SpaceX optó por pedir prestado en lugar de emitir nuevas acciones, lo que habría diluido a los tenedores existentes. Hace una semana valía casi 2,5 billones de dólares y había superado brevemente a Amazon y Microsoft, pero ahora se sitúa justo por encima de los 2 billones de dólares.
La venta continuó el martes, con un contrato de futuros perpetuo que rastrea a SpaceX en Hyperliquid y cayó otro 15% a alrededor de 151 dólares.
Parte del movimiento es estructura. SpaceX cotiza con una flotación delgada, lo que significa que solo una pequeña parte de sus acciones está disponible para negociar, por lo que cada movimiento se amplifica y la caída del 16% en una sola sesión en un solo titular refleja esa delgadez.
El mercado de Bitcoin es mucho más profundo y líquido, lo que explica en parte por qué se tomó la misma semana con calma.
Los dos todavía funcionan con el mismo motor. La caída del lunes no fue sólo de SpaceX: el Nasdaq cayó un 1,3% mientras los inversores se preguntaban si las enormes sumas que las grandes empresas de tecnología están gastando en IA darán sus frutos, con Alphabet y Amazon cayendo.
Ese apetito por el riesgo impulsado por la IA es lo que ayudó a la recuperación de las criptomonedas este mes, por lo que grietas más profundas podrían erosionar la oferta en la que se ha apoyado bitcoin. Hasta ahora las ventas se han mantenido dentro de las acciones.

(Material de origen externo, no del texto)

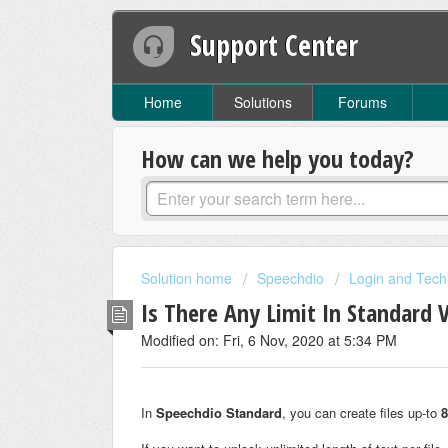
Support Center
Home
Solutions
Forums
How can we help you today?
Solution home
Speechdio
Login and Tech
Is There Any Limit In Standard 
Modified on: Fri, 6 Nov, 2020 at 5:34 PM
In
Speechdio Standard
, you can create files up-to
8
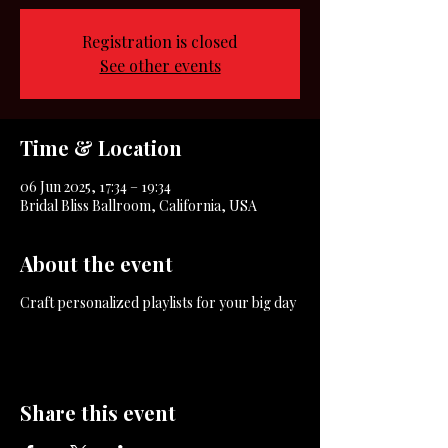
Registration is closed
See other events
Time & Location
06 Jun 2025, 17:34 – 19:34
Bridal Bliss Ballroom, California, USA
About the event
Craft personalized playlists for your big day
Share this event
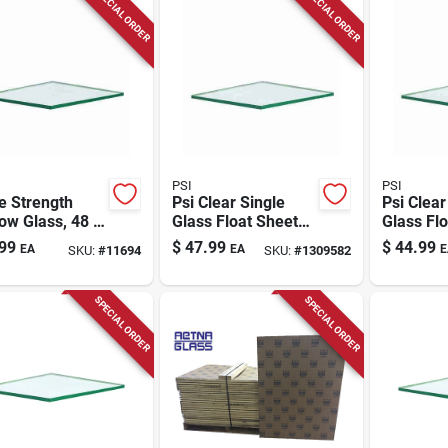
SPECIAL ORDER
SPECIAL ORDER
PSI
PSI
e Strength
Psi Clear Single
Psi Clear
ow Glass, 48 X
Glass Float Sheet
Glass Flo
., 6-pc.
60 In. W X 36 In. L
48 In. W 
99
$
47.99
$
44.99
EA
EA
E
SKU:
#
11694
SKU:
#
1309582
X 2.5 Mm
X 2.5 M
SPECIAL ORDER
SPECIAL ORDER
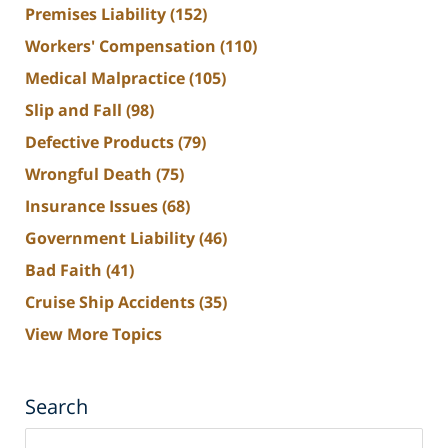
Premises Liability
(152)
Workers' Compensation
(110)
Medical Malpractice
(105)
Slip and Fall
(98)
Defective Products
(79)
Wrongful Death
(75)
Insurance Issues
(68)
Government Liability
(46)
Bad Faith
(41)
Cruise Ship Accidents
(35)
View More Topics
Search
Search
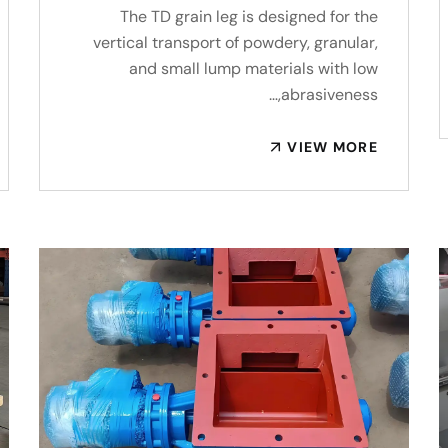
The TD grain leg is designed for the
vertical transport of powdery, granular,
and small lump materials with low
abrasiveness,…
VIEW MORE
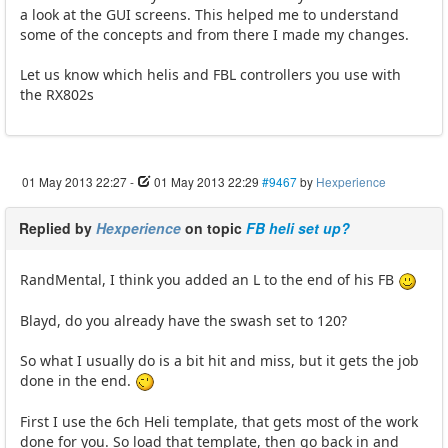
a look at the GUI screens. This helped me to understand
some of the concepts and from there I made my changes.
Let us know which helis and FBL controllers you use with
the RX802s
01 May 2013 22:27
-
01 May 2013 22:29
#9467
by
Hexperience
Replied by
Hexperience
on topic
FB heli set up?
RandMental, I think you added an L to the end of his FB
Blayd, do you already have the swash set to 120?
So what I usually do is a bit hit and miss, but it gets the job
done in the end.
First I use the 6ch Heli template, that gets most of the work
done for you. So load that template, then go back in and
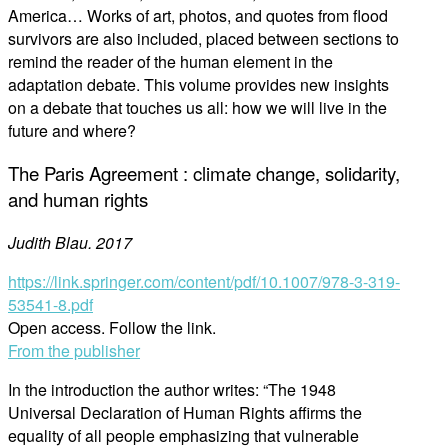
America… Works of art, photos, and quotes from flood
survivors are also included, placed between sections to
remind the reader of the human element in the
adaptation debate. This volume provides new insights
on a debate that touches us all: how we will live in the
future and where?
The Paris Agreement : climate change, solidarity,
and human rights
Judith Blau. 2017
https://link.springer.com/content/pdf/10.1007/978-3-319-
53541-8.pdf
Open access. Follow the link.
From the publisher
In the introduction the author writes: “The 1948
Universal Declaration of Human Rights affirms the
equality of all people emphasizing that vulnerable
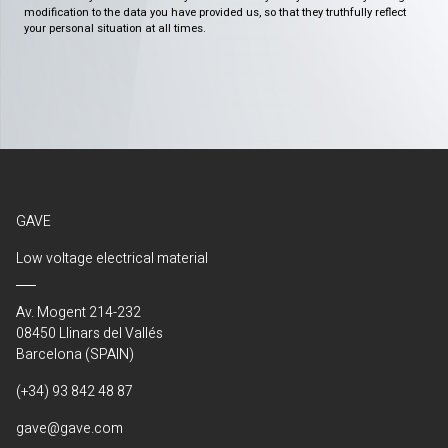
modification to the data you have provided us, so that they truthfully reflect
your personal situation at all times.
GAVE
Low voltage electrical material
Av. Mogent 214-232
08450 Llinars del Vallés
Barcelona (SPAIN)
(+34) 93 842 48 87
gave@gave.com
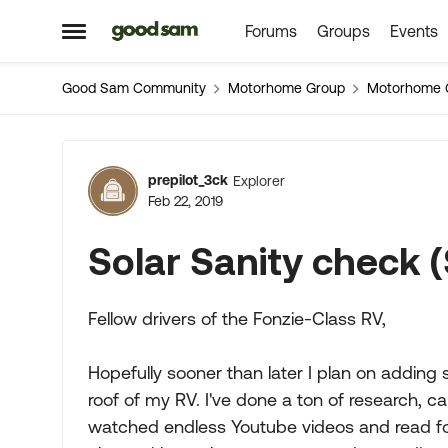
Forums
Groups
Events
Skip to content
Open Side Menu
Good Sam Community
Motorhome Group
Motorhome 
Forum Discussion
prepilot_3ck
Explorer
Feb 22, 2019
Solar Sanity check 
Fellow drivers of the Fonzie-Class RV,
Hopefully sooner than later I plan on addin
roof of my RV. I've done a ton of research, c
watched endless Youtube videos and read foru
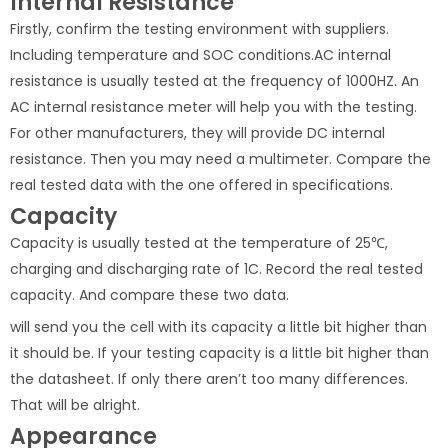
Internal Resistance
Firstly, confirm the testing environment with suppliers.
Including temperature and SOC conditions.AC internal
resistance is usually tested at the frequency of 1000HZ. An
AC internal resistance meter will help you with the testing.
For other manufacturers, they will provide DC internal
resistance. Then you may need a multimeter. Compare the
real tested data with the one offered in specifications.
Capacity
Capacity is usually tested at the temperature of 25℃,
charging and discharging rate of 1C. Record the real tested
capacity. And compare these two data.
will send you the cell with its capacity a little bit higher than
it should be. If your testing capacity is a little bit higher than
the datasheet. If only there aren’t too many differences.
That will be alright.
Appearance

Mientras tanto, tirar hacia el otro lado es el petróleo. El proceso de paz entre Estados Unidos e Irán sigue avanzando, con Washington emitiendo una licencia de 60 días que permite a Irán vender petróleo nuevamente y los negociadores describiendo las conversaciones como productivas. El crudo Brent se ubicó por debajo de los 78 dólares el barril.

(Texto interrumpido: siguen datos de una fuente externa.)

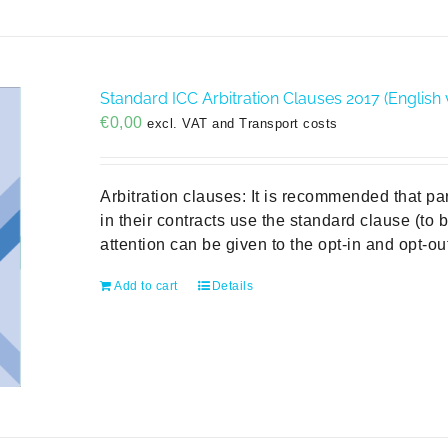
Standard ICC Arbitration Clauses 2017 (English 
€
0,00
excl. VAT and Transport costs
Arbitration clauses: It is recommended that pa
in their contracts use the standard clause (to
attention can be given to the opt-in and opt-
Add to cart
Details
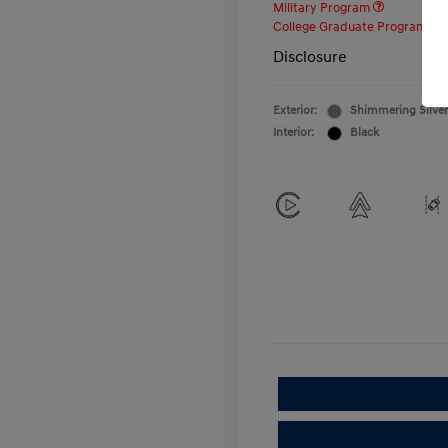
Military Program
College Graduate Program
Disclosure
Exterior:
Shimmering Silver
Interior:
Black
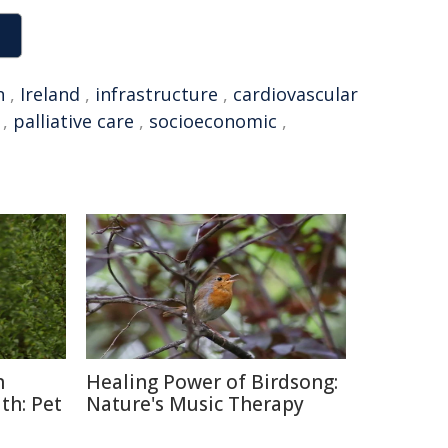
n
,
Ireland
,
infrastructure
,
cardiovascular
,
palliative care
,
socioeconomic
,
n
Healing Power of Birdsong:
th: Pet
Nature's Music Therapy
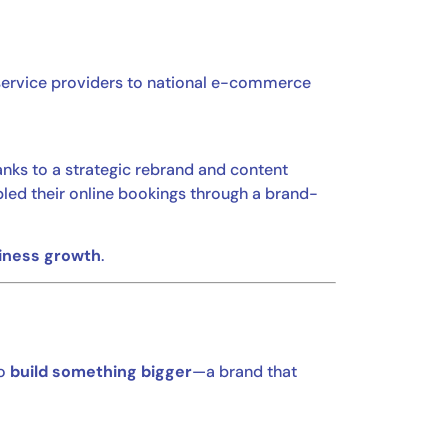
service providers to national e-commerce
anks to a strategic rebrand and content
bled their online bookings through a brand-
siness growth
.
to
build something bigger
—a brand that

El petróleo más barato alivia la presión inflacionaria que ha mantenido a la Reserva Federal agresiva, un lento viento de cola para los activos de riesgo, incluido el bitcoin.

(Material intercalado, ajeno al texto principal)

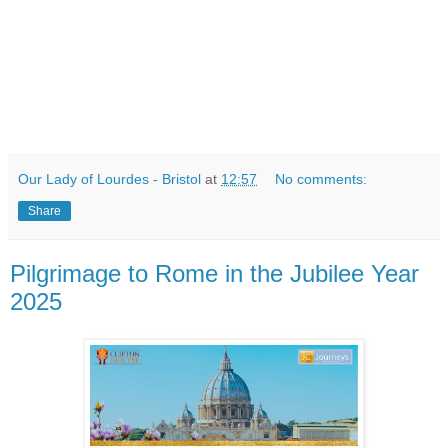
Our Lady of Lourdes - Bristol
at
12:57
No comments:
Share
Pilgrimage to Rome in the Jubilee Year
2025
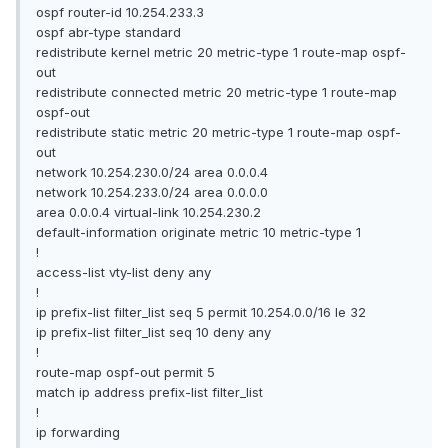
ospf router-id 10.254.233.3
ospf abr-type standard
redistribute kernel metric 20 metric-type 1 route-map ospf-
out
redistribute connected metric 20 metric-type 1 route-map
ospf-out
redistribute static metric 20 metric-type 1 route-map ospf-
out
network 10.254.230.0/24 area 0.0.0.4
network 10.254.233.0/24 area 0.0.0.0
area 0.0.0.4 virtual-link 10.254.230.2
default-information originate metric 10 metric-type 1
!
access-list vty-list deny any
!
ip prefix-list filter_list seq 5 permit 10.254.0.0/16 le 32
ip prefix-list filter_list seq 10 deny any
!
route-map ospf-out permit 5
match ip address prefix-list filter_list
!
ip forwarding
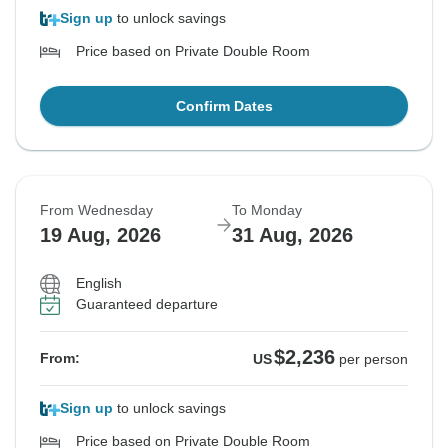
Sign up
to unlock savings
Price based on Private Double Room
Confirm Dates
From Wednesday
To Monday
19 Aug, 2026
31 Aug, 2026
English
Guaranteed departure
$2,236
From:
US
per person
Sign up
to unlock savings
Price based on Private Double Room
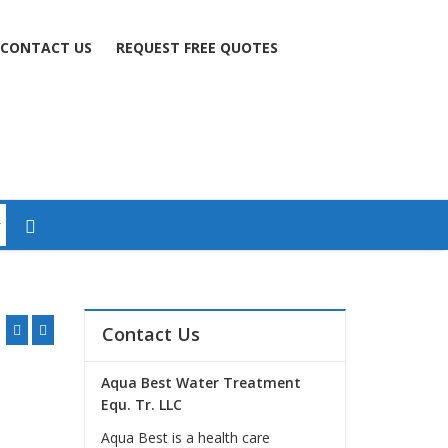
CONTACT US
REQUEST FREE QUOTES
Contact Us
Aqua Best Water Treatment
Equ. Tr. LLC
Aqua Best is a health care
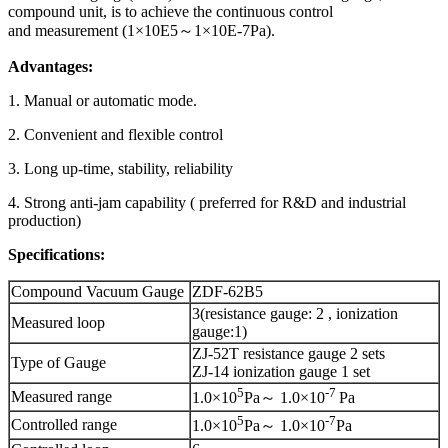
compound unit, is to achieve the continuous control
and measurement (1×10E5～1×10E-7Pa).
Advantages:
1. Manual or automatic mode.
2. Convenient and flexible control
3. Long up-time, stability, reliability
4. Strong anti-jam capability ( preferred for R&D and industrial
production)
Specifications:
Compound Vacuum Gauge
ZDF-62B5
3(resistance gauge: 2 , ionization
Measured loop
gauge:1)
ZJ-52T resistance gauge 2 sets
Type of Gauge
ZJ-14 ionization gauge 1 set
5
-
7
Measured range
1.0×10
Pa～ 1.0×10
Pa
5
-
7
Controlled range
1.0×10
Pa～ 1.0×10
Pa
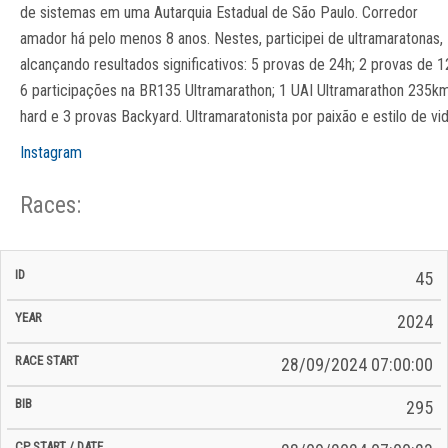
de sistemas em uma Autarquia Estadual de São Paulo. Corredor
amador há pelo menos 8 anos. Nestes, participei de ultramaratonas,
alcançando resultados significativos: 5 provas de 24h; 2 provas de 1
6 participações na BR135 Ultramarathon; 1 UAI Ultramarathon 235k
hard e 3 provas Backyard. Ultramaratonista por paixão e estilo de vid
Instagram
Races:
CP
CP
45
C/P
Race
Start
End
ID
Year
BiB
Total
Start
/
/
Time
2024
Date
Date
28/09/2024 07:00:00
295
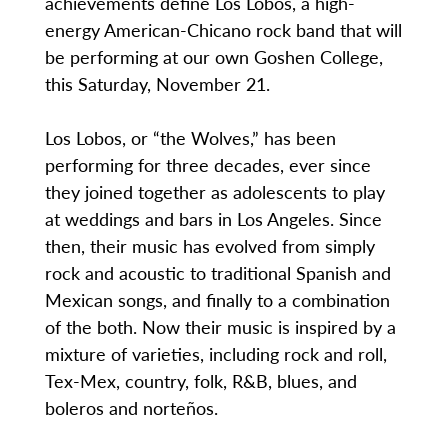
achievements define Los Lobos, a high-
energy American-Chicano rock band that will
be performing at our own Goshen College,
this Saturday, November 21.
Los Lobos, or “the Wolves,” has been
performing for three decades, ever since
they joined together as adolescents to play
at weddings and bars in Los Angeles. Since
then, their music has evolved from simply
rock and acoustic to traditional Spanish and
Mexican songs, and finally to a combination
of the both. Now their music is inspired by a
mixture of varieties, including rock and roll,
Tex-Mex, country, folk, R&B, blues, and
boleros and norteños.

Eso deja al bitcoin a la deriva en lugar de romperse, cerca del extremo inferior del rango que ha mantenido durante todo el mes, atrapado entre un tambaleante comercio de inteligencia artificial y un panorama petrolero que se relaja.
A pesar de todo lo que se habló este año sobre bitcoin como apuesta especulativa, fue la nueva mega acción pública la que osciló un 23% en tres días, mientras que bitcoin se mantuvo firme.